The palace was built as a city hall during the Dutch Golden Age in the 17th century. The building became the royal palace of King Louis Napoleon and later of the Dutch Royal House. It is situated on the west side of Dam Square in the centre of Amsterdam, opposite the War Memorial and next to the Nieuwe Kerk.
The Royal Palace was designed by the architect Jacob van Campen to serve as the Town Hall of Amsterdam. It was built in the period from 1648 to 1665 and stands in Dam Square, in the heart of the city. The architecture is in the Dutch Classicist style: the building is symmetrical around a central axis and features classical columns. The artworks and sculptures, both interior and exterior, symbolize good governance, justice and commerce. In 1808, two years after taking the throne of Holland, King Louis Napoleon turned the building into a palace. It is still in use as a palace today and is open to the public most of the year.

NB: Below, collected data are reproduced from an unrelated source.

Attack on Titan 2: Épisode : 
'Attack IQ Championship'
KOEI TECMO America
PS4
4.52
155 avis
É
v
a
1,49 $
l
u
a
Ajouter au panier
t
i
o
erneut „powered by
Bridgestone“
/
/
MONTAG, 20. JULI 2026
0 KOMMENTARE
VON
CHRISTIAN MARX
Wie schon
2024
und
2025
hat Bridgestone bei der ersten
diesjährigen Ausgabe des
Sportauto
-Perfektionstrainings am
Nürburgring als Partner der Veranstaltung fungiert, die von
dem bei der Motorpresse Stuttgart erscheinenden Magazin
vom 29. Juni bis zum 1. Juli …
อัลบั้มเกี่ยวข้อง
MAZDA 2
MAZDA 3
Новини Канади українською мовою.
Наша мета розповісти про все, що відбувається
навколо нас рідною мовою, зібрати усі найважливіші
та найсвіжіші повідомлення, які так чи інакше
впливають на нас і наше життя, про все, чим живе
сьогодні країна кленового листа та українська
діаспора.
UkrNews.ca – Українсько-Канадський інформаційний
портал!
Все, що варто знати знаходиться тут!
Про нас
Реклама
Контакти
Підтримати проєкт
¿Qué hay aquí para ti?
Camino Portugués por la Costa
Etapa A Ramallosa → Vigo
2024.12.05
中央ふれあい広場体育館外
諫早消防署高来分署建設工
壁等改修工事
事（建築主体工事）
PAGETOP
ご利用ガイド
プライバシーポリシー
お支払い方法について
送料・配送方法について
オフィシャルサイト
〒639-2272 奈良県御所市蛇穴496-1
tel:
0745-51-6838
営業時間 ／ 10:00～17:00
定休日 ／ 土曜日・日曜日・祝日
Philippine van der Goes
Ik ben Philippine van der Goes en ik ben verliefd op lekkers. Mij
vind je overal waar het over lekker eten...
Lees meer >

The palace is a monumental building, sober of decoration, but clear in design, in the style of Dutch classicism. The sculpture should not be able to derive the attention of the great whole.
The composition of the facade is harmonious and meets the ideal classical proportions. The heavy shelf carries two pillars, both of which occupy a high and a low window, corresponding to one and a half floors behind it. In accordance with Vincenzo Scamozzi, a Corinthian order has been placed above a composite. The middle part with the front is coming forward, as well as the corner pavilions.
The bright structure of the building is so overwhelming that the beautiful sculpture hardly stands out. We see the festoons in canal houses throughout the city. The most impressive are the timber tanks (of which still the models in the Rijksmuseum can be seen), the sculpture in marble, and the bronze statues on the frontons.
Above the middle part rises a tall dome, from which one could see the arrival of the ships on the IJ.
The dome is crowned by a windshield in the shape of a coffin, the old symbol of the city of Amsterdam. According to the original plan, the dome would be awarded by eight images: the eight wind directions. This plan has not been executed.
Striking is the lack of a monumental entrance party and the somewhat inaccessible character of the building. The official entrance is now on the Nieuwezijds Voorburgwal 147. For visitors and tourists an entrance is available on the Dam side. For all windows on the ground floor are heavy bars. In the windows of the Vierschaar are the openings, which allowed muskets to be inserted in order to wipe off a possible disturbance of the entrance, still clearly visible. The monumental civil hall (and thus the administrative floors of the building) was only reached through two narrow staircases behind the Vierschaar until the renovation of the palace, which in turn strikes well on well-defensive bronze fences.
The number seven of the arches was also seen as a symbol for the seven regions of the northern Netherlands, but no evidence was found in the construction time.
The city hall is the citizen’s hall. Next to the public hall were two courtyards surrounded by galleries. Prominent in the citizen hall is the image of Atlas. In the floor are three circles, with maps of the eastern and western hemisphere and a star chart, inlaid. For the citizens of the city lay the whole world and heaven at their feet. The citizen’s hall had to show that Amsterdam was the center of the universe.